How to Delete a String from a Trie

To delete a string from a Trie, start at the root and follow this process:

Search for the string, keeping track of the nodes and edges traversed.
If the string is not found, the deletion fails.
Remove the end flag from the final node if the string is found.
Starting from the final node, move back toward the root, deleting nodes and edges that don't have other children or don't belong to other complete words.

Example: Delete "ape" from the Trie containing "apple" and "ape"

Trie after the removal of the word ***"ape"***

By thinking about these operations as traversals through the Trie's branches, we can then more easily account for the memory and time complexity of each one. They are equivalent to tree (or linked list) traversal tasks.

Artboard-1-copy-42@8x — Table of average time and space complexities of Trie operations

As seen in the table, all the operations have the same linear time complexity (being n the length of the word being processed). This means that they only require performing a single traversal across the word's characters to achieve the desired result.

But in terms of space, deletion and search don't need additional memory. This means that they have a constant complexity.

Finally, it is worth pointing out that the worst-case time complexity of the deletion operation could be in the order of O(2n), having to traverse through the branch where the word to be deleted resides once more in order to remove possible unused nodes in the Trie.

How to Implement a Trie

Now we will use Python to implement a Trie specifically designed for a validation problem (but you can tailor it for any given application).

The sample problem our implementation will solve is the following: given a board with NxN squares, we want a user to be able to introduce the coordinates of a specific square using a text message in order to select and operate with it.

For this purpose, the input will consist of a series of alphabetical characters to refer to the board's vertical axis, followed by another set of numerical characters to select the remaining axis.

In this case, we can use regular expressions or similar techniques to validate if the user's input matches the required structure and format. But if we don't mind our program consuming more memory, we have the alternative of using a Trie.

This choice may, at first glance, seem overly inefficient in terms of memory since we must create and use a specific data structure that consumes space during the entire execution of the program.

But using a Trie provides a constant validation time for all possible inputs, and since in this example the coordinates are short length strings, storing them in memory proves to be reasonable.

Note that in this example, the Trie search operation (validation) runs in "constant" time due to the fixed length of all its words.
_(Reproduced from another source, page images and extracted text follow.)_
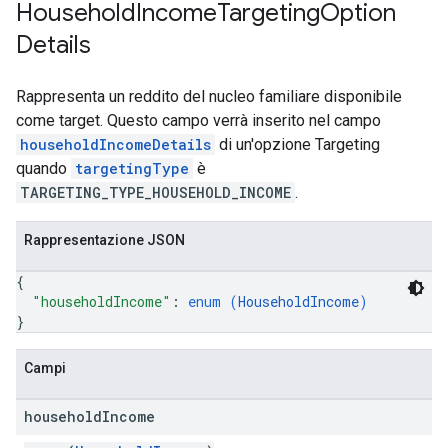
Household
Income
Targeting
Option
Details
Rappresenta un reddito del nucleo familiare disponibile
come target. Questo campo verrà inserito nel campo
householdIncomeDetails
di un'opzione Targeting
quando
targetingType
è
TARGETING_TYPE_HOUSEHOLD_INCOME
.
Rappresentazione JSON
{
"householdIncome"
: 
enum (
HouseholdIncome
)
}
Campi
household
Income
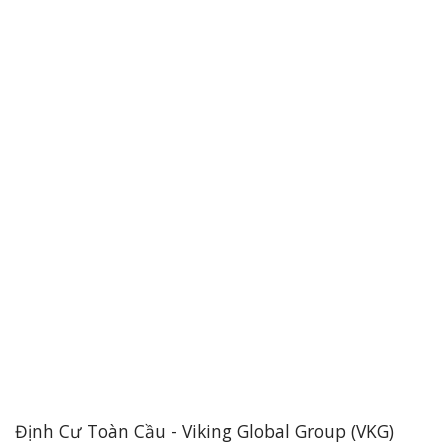
Định Cư Toàn Cầu - Viking Global Group (VKG)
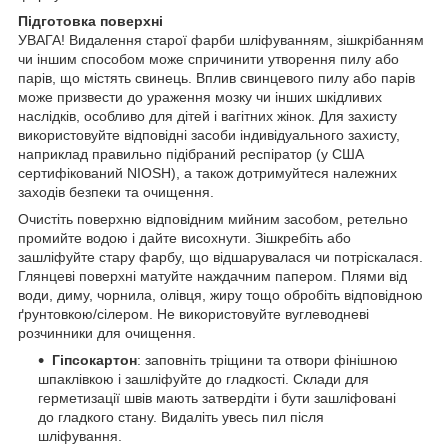
Підготовка поверхні
УВАГА! Видалення старої фарби шліфуванням, зішкрібанням
чи іншим способом може спричинити утворення пилу або
парів, що містять свинець. Вплив свинцевого пилу або парів
може призвести до ураження мозку чи інших шкідливих
наслідків, особливо для дітей і вагітних жінок. Для захисту
використовуйте відповідні засоби індивідуального захисту,
наприклад правильно підібраний респіратор (у США
сертифікований NIOSH), а також дотримуйтеся належних
заходів безпеки та очищення.
Очистіть поверхню відповідним мийним засобом, ретельно
промийте водою і дайте висохнути. Зішкребіть або
зашліфуйте стару фарбу, що відшарувалася чи потріскалася.
Глянцеві поверхні матуйте наждачним папером. Плями від
води, диму, чорнила, олівця, жиру тощо обробіть відповідною
ґрунтовкою/сілером. Не використовуйте вуглеводневі
розчинники для очищення.
Гіпсокартон
: заповніть тріщини та отвори фінішною
шпаклівкою і зашліфуйте до гладкості. Склади для
герметизації швів мають затвердіти і бути зашліфовані
до гладкого стану. Видаліть увесь пил після
шліфування.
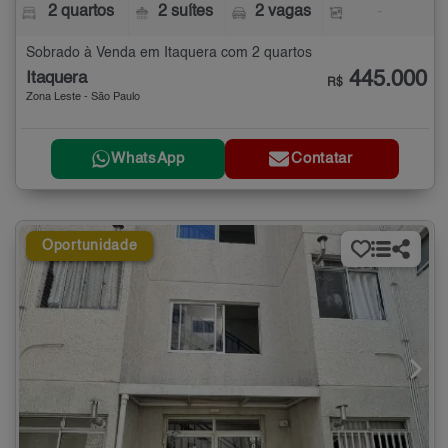
2 quartos
2 suítes
2 vagas
-
Sobrado à Venda em Itaquera com 2 quartos
445.000
Itaquera
R$
Zona Leste - São Paulo
WhatsApp
Contatar
Oportunidade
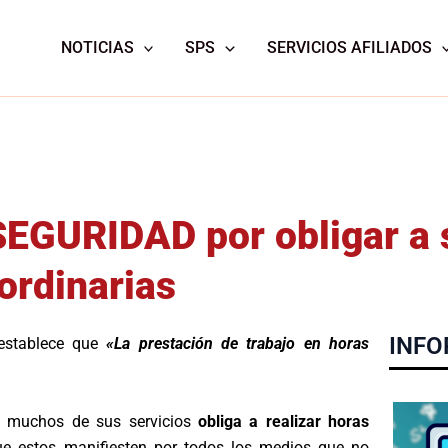
NOTICIAS
SPS
SERVICIOS AFILIADOS
EGURIDAD por obligar a s
aordinarias
INFO
 establece que
«La prestación de trabajo en horas
 muchos de sus servicios
obliga a realizar horas
 estos manifiesten por todos los medios que no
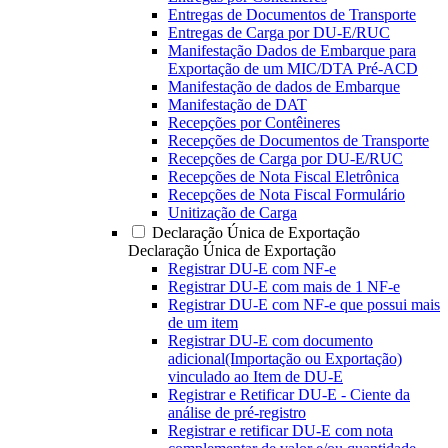
Entregas de Documentos de Transporte
Entregas de Carga por DU-E/RUC
Manifestação Dados de Embarque para
Exportação de um MIC/DTA Pré-ACD
Manifestação de dados de Embarque
Manifestação de DAT
Recepções por Contêineres
Recepções de Documentos de Transporte
Recepções de Carga por DU-E/RUC
Recepções de Nota Fiscal Eletrônica
Recepções de Nota Fiscal Formulário
Unitização de Carga
Declaração Única de Exportação
Declaração Única de Exportação
Registrar DU-E com NF-e
Registrar DU-E com mais de 1 NF-e
Registrar DU-E com NF-e que possui mais
de um item
Registrar DU-E com documento
adicional(Importação ou Exportação)
vinculado ao Item de DU-E
Registrar e Retificar DU-E - Ciente da
análise de pré-registro
Registrar e retificar DU-E com nota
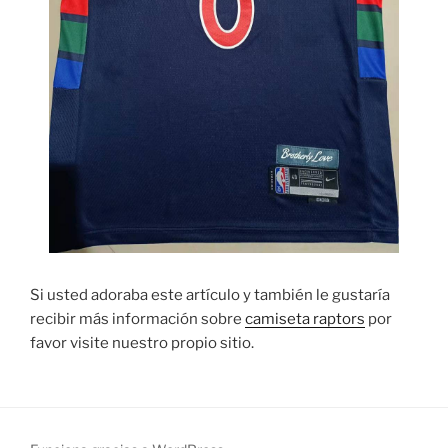
Si usted adoraba este artículo y también le gustaría
recibir más información sobre
camiseta raptors
por
favor visite nuestro propio sitio.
That is, as the board won't scale up during the program execution, the time complexity for searching a string remains constant.

import random
import math
import urllib, json
from pyvis.network import Network
import matplotlib.pyplot as plt

class TrieNode:
    def __init__(self, inputChar):
        self.char = inputChar
        self.end = False
        self.children = {}
 
class Trie():
    def __init__(self, startingElements=None):
        self.root = TrieNode("")
        if startingElements!=None:
          for i in startingElements: self.insert(i)
    def insert(self, word):
        node = self.root
        for char in word:
            if char in node.children:
                node = node.children[char]
            else:
                new_node = TrieNode(char)
                node.children[char] = new_node
                node = new_node
        node.end = True      
    def searchAndSplit(self, x):
        node = self.root
        output = ["", ""]
        for char in x:
            if char in node.children:
                node = node.children[char]            
            else:
                return []        
            output[1 if node.end else 0] += node.char
        return output if node.end else []
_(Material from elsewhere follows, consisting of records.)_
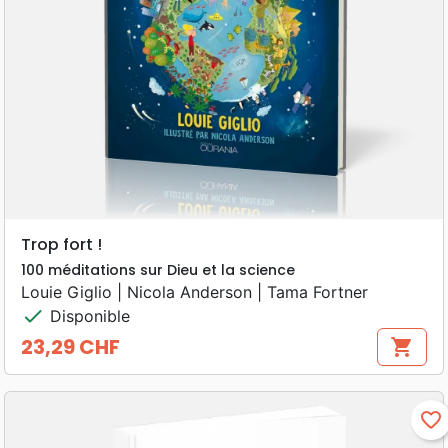
Trop fort !
100 méditations sur Dieu et la science
Louie Giglio | Nicola Anderson | Tama Fortner
check
Disponible
23,29 CHF
shopping_cart
Prix
favorite_border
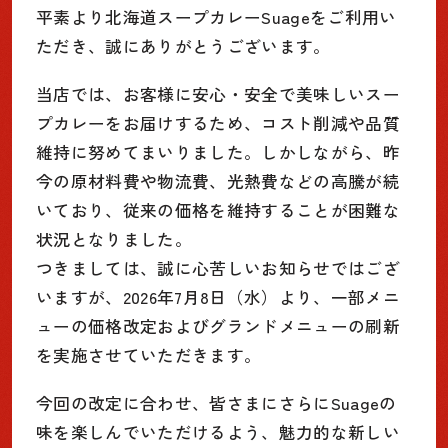
平素より北海道スープカレーSuageをご利用い
ただき、誠にありがとうございます。
当店では、お客様に安心・安全で美味しいスー
プカレーをお届けするため、コスト削減や品質
維持に努めてまいりました。しかしながら、昨
今の原材料費や物流費、光熱費などの高騰が続
いており、従来の価格を維持することが困難な
状況となりました。
つきましては、誠に心苦しいお知らせではござ
いますが、2026年7月8日（水）より、一部メニ
ューの価格改定およびグランドメニューの刷新
を実施させていただきます。
今回の改定に合わせ、皆さまにさらにSuageの
味を楽しんでいただけるよう、魅力的な新しい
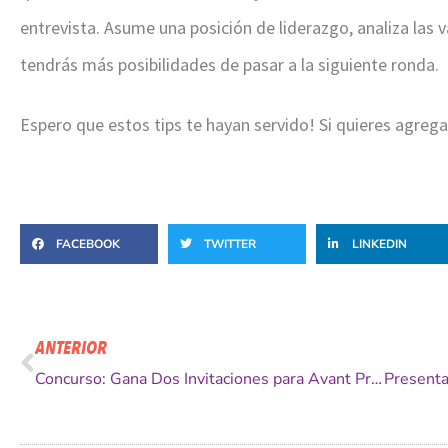
entrevista. Asume una posición de liderazgo, analiza las v
tendrás más posibilidades de pasar a la siguiente ronda.
Espero que estos tips te hayan servido! Si quieres agreg
FACEBOOK
TWITTER
LINKEDIN
Ant
ANTERIOR
Concurso: Gana Dos Invitaciones para Avant Premiere de The Social Network en Viña del mar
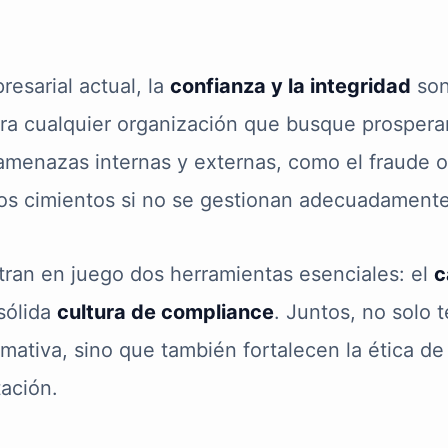
resarial actual, la
confianza y la integridad
son
a cualquier organización que busque prosperar 
amenazas internas y externas, como el fraude o
os cimientos si no se gestionan adecuadamente
ran en juego dos herramientas esenciales: el
c
sólida
cultura de compliance
. Juntos, no solo 
rmativa, sino que también fortalecen la ética d
ación.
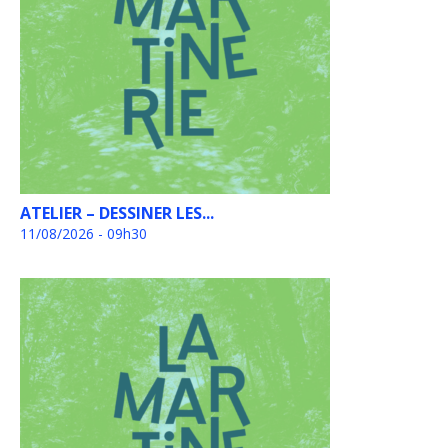
ATELIER – DESSINER LES...
11/08/2026 - 09h30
    def remove(self, root, word, index = 0):
        if not root:
            return None
    
        if index==len(word):
            if root.end:
                root.end = False
            if root.children=={}:
                del root
                root = None
            return root
    
        root.children[word[index]] = self.remove(root.children[word[index]], word, index + 1)
    
        if (root.children=={}) and not root.end:
            del root
            root = None
        return root

Above, you can see the whole implementation. In short, it consists of two classes, TrieNode and Trie, which define the Trie's nodes and Trie structure itself, respectively.
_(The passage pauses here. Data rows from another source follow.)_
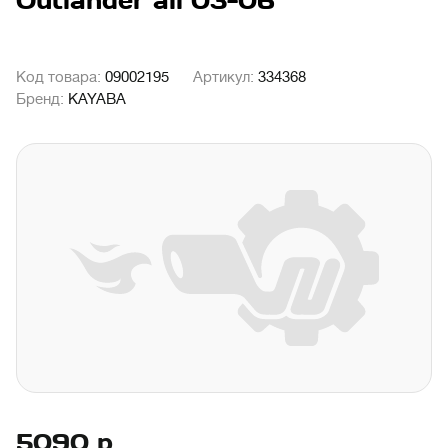
Outlander all 03-06
Код товара:
09002195
Артикул:
334368
Бренд:
KAYABA
5090
р.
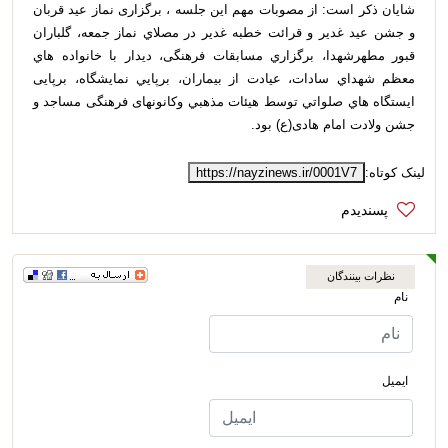
شایان ذکر است: از مصوبات مهم اين جلسه ، برگزاری نماز عيد قربان
و جشن عيد غدير و قرائت خطبه غدیر در مصلاي نماز جمعه، گلباران
قبور مطهرشهدا، برگزاري مسابقات فرهنگی، ديدار با خانواده هاي
معظم شهداي سادات، عيادت از بيماران، برپايي نمایشگاه، برپایی
ايستگاه هاي صلواتي توسط هيئات مذهبي وکانونهای فرهنگی مساجد و
جشن ولادت امام هادی(ع) بود.
لینک کوتاه:
https://nayzinews.ir/0001V7
نظرات بینندگان
نام
ایمیل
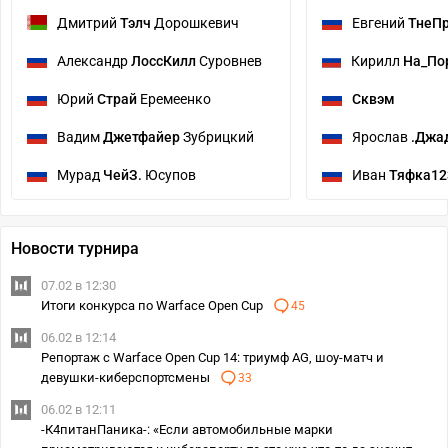
Дмитрий
Тэлч
Дорошкевич
Евгений
ТнеП
Александр
ЛоссКилл
Суровнев
Кирилл
На_По
Юрий
Страй
Еремеенко
Сквэм
Вадим
Джетфайер
Зубрицкий
Ярослав
.Джа
Мурад
ЧейЗ.
Юсупов
Иван
Тяфка12
Новости турнира
07.02 в 12:30
Итоги конкурса по Warface Open Cup
45
06.02 в 12:14
Репортаж с Warface Open Cup 14: триумф AG, шоу-матч и
девушки-киберспортсмены
33
06.02 в 12:11
-К4питанПаника-: «Если автомобильные марки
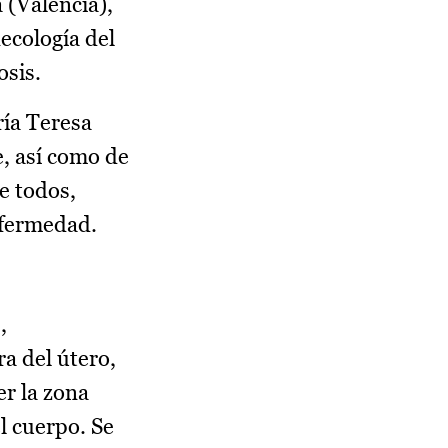
 (Valencia),
ecología del
osis.
ría Teresa
, así como de
re todos,
nfermedad.
,
ra del útero,
er la zona
l cuerpo. Se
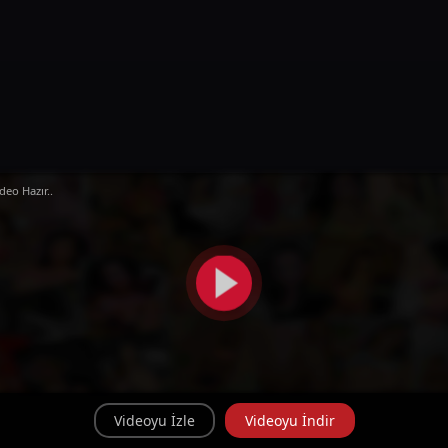
deo Hazır..
Videoyu İzle
Videoyu İndir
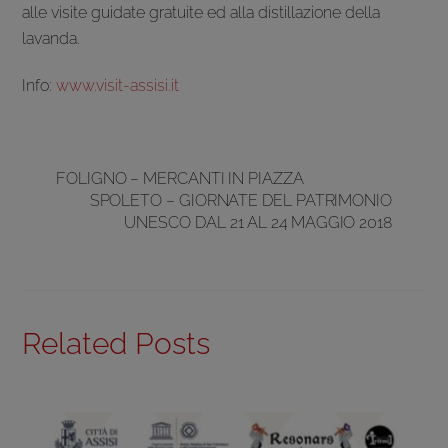
alle visite guidate gratuite ed alla distillazione della
lavanda.
Info:
www.visit-assisi.it
FOLIGNO – MERCANTI IN PIAZZA
SPOLETO – GIORNATE DEL PATRIMONIO
UNESCO DAL 21 AL 24 MAGGIO 2018
Related Posts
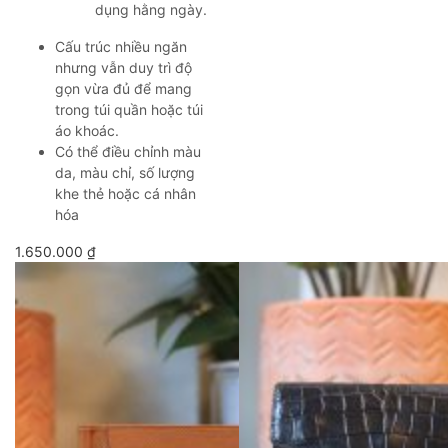
dụng hằng ngày.
Cấu trúc nhiều ngăn
nhưng vẫn duy trì độ
gọn vừa đủ để mang
trong túi quần hoặc túi
áo khoác.
Có thể điều chỉnh màu
da, màu chỉ, số lượng
khe thẻ hoặc cá nhân
hóa
1.650.000
₫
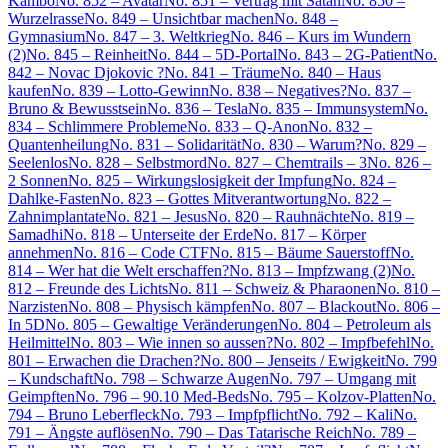
Kambo
No. 852 – Avatar
No. 851 – Vertrag mit Satan
No. 850 –
Wurzelrasse
No. 849 – Unsichtbar machen
No. 848 –
Gymnasium
No. 847 – 3. Weltkrieg
No. 846 – Kurs im Wundern
(2)
No. 845 – Reinheit
No. 844 – 5D-Portal
No. 843 – 2G-Patient
No.
842 – Novac Djokovic ?
No. 841 – Träume
No. 840 – Haus
kaufen
No. 839 – Lotto-Gewinn
No. 838 – Negatives?
No. 837 –
Bruno & Bewusstsein
No. 836 – Tesla
No. 835 – Immunsystem
No.
834 – Schlimmere Probleme
No. 833 – Q-Anon
No. 832 –
Quantenheilung
No. 831 – Solidarität
No. 830 – Warum?
No. 829 –
Seelenlos
No. 828 – Selbstmord
No. 827 – Chemtrails – 3
No. 826 –
2 Sonnen
No. 825 – Wirkungslosigkeit der Impfung
No. 824 –
Dahlke-Fasten
No. 823 – Gottes Mitverantwortung
No. 822 –
Zahnimplantate
No. 821 – Jesus
No. 820 – Rauhnächte
No. 819 –
Samadhi
No. 818 – Unterseite der Erde
No. 817 – Körper
annehmen
No. 816 – Code CTF
No. 815 – Bäume Sauerstoff
No.
814 – Wer hat die Welt erschaffen?
No. 813 – Impfzwang (2)
No.
812 – Freunde des Lichts
No. 811 – Schweiz & Pharaonen
No. 810 –
Narzisten
No. 808 – Physisch kämpfen
No. 807 – Blackout
No. 806 –
In 5D
No. 805 – Gewaltige Veränderungen
No. 804 – Petroleum als
Heilmittel
No. 803 – Wie innen so aussen?
No. 802 – Impfbefehl
No.
801 – Erwachen die Drachen?
No. 800 – Jenseits / Ewigkeit
No. 799
– Kundschaft
No. 798 – Schwarze Augen
No. 797 – Umgang mit
Geimpften
No. 796 – 90.10 Med-Beds
No. 795 – Kolzov-Platten
No.
794 – Bruno Leberfleck
No. 793 – Impfpflicht
No. 792 – Kali
No.
791 – Ängste auflösen
No. 790 – Das Tatarische Reich
No. 789 –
The Trie class provides methods for inserting, searching, splitting (which is a custom feature we will discuss in the visualization section), and removing words from the Trie. The TrieNode class represents individual nodes and their associated attributes. In this case, they are a string containing the corresponding node character and a hash table of characters associated with the pointers to the Trie's subbranches.

How to Visualize a Trie

Finally, after functionally implementing the Trie, we will use the Python library pyvis to define a function inside the Trie class that automatically produces a graph visualization of the data structure. This will result in an HTML file in which we can interact with the elements it contains.

def toGraph(self):      
      g = Network(directed =True)      
      g.show_buttons()

      nodeIndex = 1
      currentNode = 0
      q = [self.root]      
      g.add_node(currentNode, label="", color="red")
      tempLabels = {0:""}
      while q!=[]:
        n = q.pop(0)                     
        for i in n.children.values():
          if i:
            tempLabels[nodeIndex] = tempLabels[currentNode]+i.char
            g.add_node(nodeIndex, label=tempLabels[currentNode]+i.char, color="#48e073" if i.end else "blue")
            g.add_edge(currentNode, nodeIndex)
            nodeIndex+=1
            q.append(i)
        currentNode+=1
      g.show('nx.html')

As you can observe in the toGraph() function, we perform a Breadth-First Search all over the Trie while creating the necessary nodes and edges (connections between them) inside a pyvis.network.Network object.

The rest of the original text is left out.